### Work to complete
Using the records below, transcribe word for word the stretch from the line that contains "cookies, pero desactivarlas" through the line that contains "socios almacenamos o accedemos a", both end lines included, and nothing else.

[Data items]
○ ○ ○ ○ ○

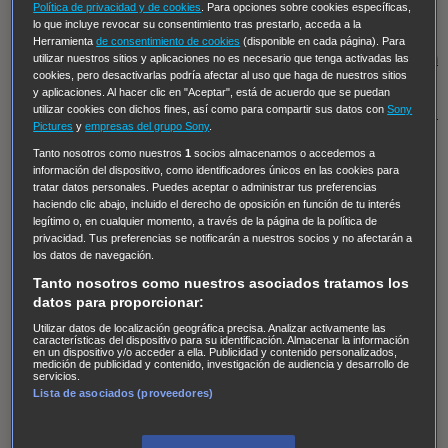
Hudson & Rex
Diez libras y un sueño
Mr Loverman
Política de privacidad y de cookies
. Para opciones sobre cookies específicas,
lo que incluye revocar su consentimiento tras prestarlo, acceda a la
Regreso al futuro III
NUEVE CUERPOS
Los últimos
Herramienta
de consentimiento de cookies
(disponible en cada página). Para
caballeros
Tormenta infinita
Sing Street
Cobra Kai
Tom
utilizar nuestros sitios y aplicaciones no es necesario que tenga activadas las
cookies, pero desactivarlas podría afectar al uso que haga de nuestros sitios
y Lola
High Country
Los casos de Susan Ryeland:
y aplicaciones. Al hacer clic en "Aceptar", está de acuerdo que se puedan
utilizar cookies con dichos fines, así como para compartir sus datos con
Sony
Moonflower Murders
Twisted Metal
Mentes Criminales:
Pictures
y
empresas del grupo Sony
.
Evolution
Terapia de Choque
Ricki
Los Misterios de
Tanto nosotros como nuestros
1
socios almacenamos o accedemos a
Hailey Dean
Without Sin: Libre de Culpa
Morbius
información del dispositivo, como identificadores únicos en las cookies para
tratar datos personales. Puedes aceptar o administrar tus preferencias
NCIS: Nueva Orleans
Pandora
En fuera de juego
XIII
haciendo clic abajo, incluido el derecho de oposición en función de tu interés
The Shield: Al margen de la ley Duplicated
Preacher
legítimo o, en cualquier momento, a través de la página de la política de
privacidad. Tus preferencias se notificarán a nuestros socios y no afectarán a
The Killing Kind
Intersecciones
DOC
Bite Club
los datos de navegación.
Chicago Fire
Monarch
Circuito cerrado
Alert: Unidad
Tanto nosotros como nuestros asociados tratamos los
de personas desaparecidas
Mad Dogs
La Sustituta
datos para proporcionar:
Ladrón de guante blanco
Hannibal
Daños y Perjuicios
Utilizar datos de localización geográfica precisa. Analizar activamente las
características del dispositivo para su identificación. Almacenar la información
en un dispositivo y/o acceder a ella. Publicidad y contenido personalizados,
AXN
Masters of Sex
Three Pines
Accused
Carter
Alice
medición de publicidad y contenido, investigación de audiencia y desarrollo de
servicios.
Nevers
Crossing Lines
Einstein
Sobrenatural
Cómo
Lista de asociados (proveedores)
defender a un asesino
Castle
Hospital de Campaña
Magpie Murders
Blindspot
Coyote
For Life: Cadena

○ ○ ○ ○ ○

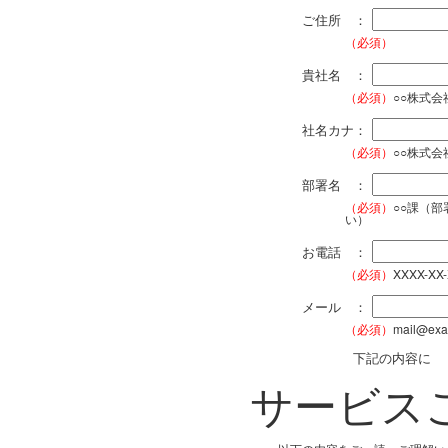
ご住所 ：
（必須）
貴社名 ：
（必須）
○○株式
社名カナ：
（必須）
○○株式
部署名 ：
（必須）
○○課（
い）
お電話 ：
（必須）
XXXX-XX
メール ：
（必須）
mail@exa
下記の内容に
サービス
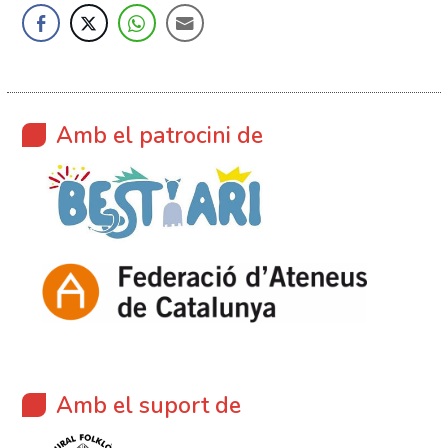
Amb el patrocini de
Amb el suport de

○ ○ ○ ○ ○

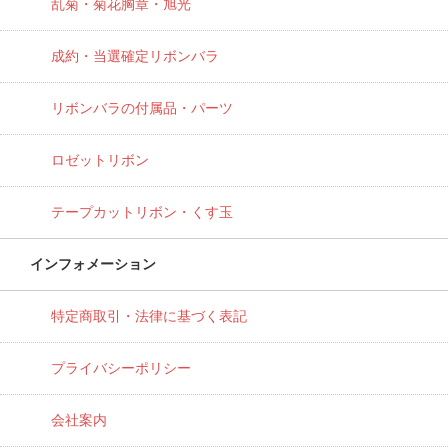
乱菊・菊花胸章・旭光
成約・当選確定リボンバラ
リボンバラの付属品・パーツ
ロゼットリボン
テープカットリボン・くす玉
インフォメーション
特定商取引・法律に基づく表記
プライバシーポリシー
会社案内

○ ○ ○ ○ ○

### Completed task
cookies, pero desactivarlas podría afectar al uso que haga de nuestros sitios
y Lola
High Country
Los casos de Susan Ryeland:
y aplicaciones. Al hacer clic en "Aceptar", está de acuerdo que se puedan
utilizar cookies con dichos fines, así como para compartir sus datos con
Sony
Moonflower Murders
Twisted Metal
Mentes Criminales:
Pictures
y
empresas del grupo Sony
.
Evolution
Terapia de Choque
Ricki
Los Misterios de
Tanto nosotros como nuestros
1
socios almacenamos o accedemos a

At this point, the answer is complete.